Geppetto’s replacement boy isn’t finely carved or highly polished.  He’s hastily made and crude, a stick boy with a bohemian cricket living inside him.  Strange spirits appear who can perform magic.  Soon that magic is used to satisfy primal emotional needs.   The desire of an old man for a new son and the wish of an inanimate object to live come together to produce a brash, headstrong wonder child who’s nothing like the real boy that he’s replacing.

Not only does Pinocchio have a heart, he has a brain.  One that doesn’t allow him to be as obedient as Geppetto’s original son.   Pinocchio is too curious and on a fast track to simply live.  The world is big and fascinating and he wants to know all about it.  He doesn’t realize he’s a curiosity.  A wooden puppet who moves without strings and can sing and dance is ripe for a con.

The web of adventure del Toro weaves with such mastery is as full of adventure as the best Marvel project.  This film adds emotional elements that give it a richness you won’t find in any action movie.  Geppetto might be exasperated with Pinocchio initially, but his fatherly instincts soon get the better of him as he adapts to his new son’s personality.  Because he genuinely wants to please him, Pinocchio is devastated when his father calls him a burden.  He’s even willing to do things he knows he’s not interested in; like going to school.  In the end, they both make unimaginable sacrifices to be together and make each other happy. 
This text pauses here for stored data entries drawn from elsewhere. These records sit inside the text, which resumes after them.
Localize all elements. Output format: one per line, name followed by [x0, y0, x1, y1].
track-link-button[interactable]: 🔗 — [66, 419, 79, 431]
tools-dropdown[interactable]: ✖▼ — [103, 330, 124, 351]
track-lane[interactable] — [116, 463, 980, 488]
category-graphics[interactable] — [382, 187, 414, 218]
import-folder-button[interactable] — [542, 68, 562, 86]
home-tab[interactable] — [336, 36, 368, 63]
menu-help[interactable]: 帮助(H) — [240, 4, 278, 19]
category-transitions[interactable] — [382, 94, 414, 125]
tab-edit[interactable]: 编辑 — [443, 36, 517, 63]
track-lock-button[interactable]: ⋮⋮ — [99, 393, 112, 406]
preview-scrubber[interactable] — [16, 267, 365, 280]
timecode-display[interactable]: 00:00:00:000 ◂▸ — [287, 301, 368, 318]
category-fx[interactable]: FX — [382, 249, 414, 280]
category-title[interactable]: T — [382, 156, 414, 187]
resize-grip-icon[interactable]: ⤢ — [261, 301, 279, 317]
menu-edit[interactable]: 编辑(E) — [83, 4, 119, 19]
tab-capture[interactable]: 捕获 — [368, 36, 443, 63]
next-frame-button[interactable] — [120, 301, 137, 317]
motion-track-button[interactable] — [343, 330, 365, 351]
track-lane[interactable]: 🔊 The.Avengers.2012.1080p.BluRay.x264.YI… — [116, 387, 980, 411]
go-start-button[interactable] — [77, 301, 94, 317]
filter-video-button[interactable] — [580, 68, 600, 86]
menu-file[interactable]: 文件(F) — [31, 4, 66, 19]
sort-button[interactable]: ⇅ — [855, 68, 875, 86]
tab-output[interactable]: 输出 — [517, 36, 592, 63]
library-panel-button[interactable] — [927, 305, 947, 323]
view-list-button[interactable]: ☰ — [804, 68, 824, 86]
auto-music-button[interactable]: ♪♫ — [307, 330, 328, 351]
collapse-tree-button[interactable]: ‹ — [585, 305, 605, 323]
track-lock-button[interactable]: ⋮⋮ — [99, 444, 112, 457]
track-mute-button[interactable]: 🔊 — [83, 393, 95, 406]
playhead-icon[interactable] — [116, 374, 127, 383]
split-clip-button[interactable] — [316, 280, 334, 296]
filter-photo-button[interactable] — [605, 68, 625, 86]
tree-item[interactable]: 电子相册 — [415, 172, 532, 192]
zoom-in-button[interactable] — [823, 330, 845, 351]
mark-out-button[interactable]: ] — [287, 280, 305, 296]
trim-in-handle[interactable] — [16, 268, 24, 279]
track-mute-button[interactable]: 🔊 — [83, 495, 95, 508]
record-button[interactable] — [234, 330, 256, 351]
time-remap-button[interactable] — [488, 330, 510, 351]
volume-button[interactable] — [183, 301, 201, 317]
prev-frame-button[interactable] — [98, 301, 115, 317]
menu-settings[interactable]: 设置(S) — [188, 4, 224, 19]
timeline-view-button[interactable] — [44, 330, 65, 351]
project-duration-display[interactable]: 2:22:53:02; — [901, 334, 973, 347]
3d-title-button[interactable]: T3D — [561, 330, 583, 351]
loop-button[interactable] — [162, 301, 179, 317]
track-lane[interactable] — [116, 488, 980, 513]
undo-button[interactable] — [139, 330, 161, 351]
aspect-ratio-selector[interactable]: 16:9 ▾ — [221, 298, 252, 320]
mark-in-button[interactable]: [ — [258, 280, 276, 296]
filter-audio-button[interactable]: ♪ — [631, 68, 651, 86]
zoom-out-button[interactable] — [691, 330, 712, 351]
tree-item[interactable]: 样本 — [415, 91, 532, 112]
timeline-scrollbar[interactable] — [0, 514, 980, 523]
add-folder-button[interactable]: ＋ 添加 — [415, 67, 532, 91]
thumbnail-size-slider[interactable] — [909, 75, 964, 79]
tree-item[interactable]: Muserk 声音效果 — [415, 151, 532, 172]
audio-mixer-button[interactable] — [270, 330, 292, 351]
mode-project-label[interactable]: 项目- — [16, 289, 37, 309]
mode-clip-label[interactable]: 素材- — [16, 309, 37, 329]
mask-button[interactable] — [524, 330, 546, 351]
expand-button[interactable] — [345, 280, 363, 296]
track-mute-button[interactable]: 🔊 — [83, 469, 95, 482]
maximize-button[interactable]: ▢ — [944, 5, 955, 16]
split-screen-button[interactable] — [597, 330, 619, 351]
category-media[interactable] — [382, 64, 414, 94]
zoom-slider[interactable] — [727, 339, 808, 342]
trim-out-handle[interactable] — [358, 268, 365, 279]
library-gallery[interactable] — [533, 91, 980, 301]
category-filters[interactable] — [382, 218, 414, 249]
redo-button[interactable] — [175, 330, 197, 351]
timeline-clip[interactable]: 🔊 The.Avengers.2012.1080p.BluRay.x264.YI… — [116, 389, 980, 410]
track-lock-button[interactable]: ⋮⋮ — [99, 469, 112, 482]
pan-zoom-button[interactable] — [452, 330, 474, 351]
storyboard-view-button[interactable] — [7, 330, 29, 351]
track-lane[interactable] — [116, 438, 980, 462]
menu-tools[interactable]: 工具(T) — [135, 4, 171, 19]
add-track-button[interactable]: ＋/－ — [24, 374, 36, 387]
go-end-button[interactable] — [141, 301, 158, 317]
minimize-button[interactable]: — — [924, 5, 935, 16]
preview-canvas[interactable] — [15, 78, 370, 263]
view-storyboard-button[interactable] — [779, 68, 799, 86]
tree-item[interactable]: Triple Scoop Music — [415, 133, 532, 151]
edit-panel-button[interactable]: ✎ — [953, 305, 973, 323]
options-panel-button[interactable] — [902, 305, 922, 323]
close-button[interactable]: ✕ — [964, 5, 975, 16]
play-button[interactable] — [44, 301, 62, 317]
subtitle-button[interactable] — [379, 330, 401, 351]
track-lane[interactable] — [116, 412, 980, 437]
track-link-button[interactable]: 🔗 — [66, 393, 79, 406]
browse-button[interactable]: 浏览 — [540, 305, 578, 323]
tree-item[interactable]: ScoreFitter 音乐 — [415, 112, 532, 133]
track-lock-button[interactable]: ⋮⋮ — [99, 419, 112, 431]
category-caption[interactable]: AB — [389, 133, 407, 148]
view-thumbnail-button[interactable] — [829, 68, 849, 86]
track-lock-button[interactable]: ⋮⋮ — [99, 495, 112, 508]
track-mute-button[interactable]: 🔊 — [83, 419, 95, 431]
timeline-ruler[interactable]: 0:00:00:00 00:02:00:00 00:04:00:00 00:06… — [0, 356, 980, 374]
Wonderfully conceived, the exaggerated plot that tests Pinocchio’s moral core and the purity of his heart taps into themes anyone would relish.  Whether you still carry the innocence of childhood or have experienced the full brunt of life, Pinocchio helps reset to compass in the direction of fulfilling possibilities.  Guileless and motivated by compassion for his father, Pinocchio agrees to rejoin Count Volpe’s scandalous and decaying circus.  He’s even willing to face death so that someone else lives.  And he does it all with a child’s natural sense of fairness.  If noble hearts can beat in boys made of pine, then there’s hope for all of us.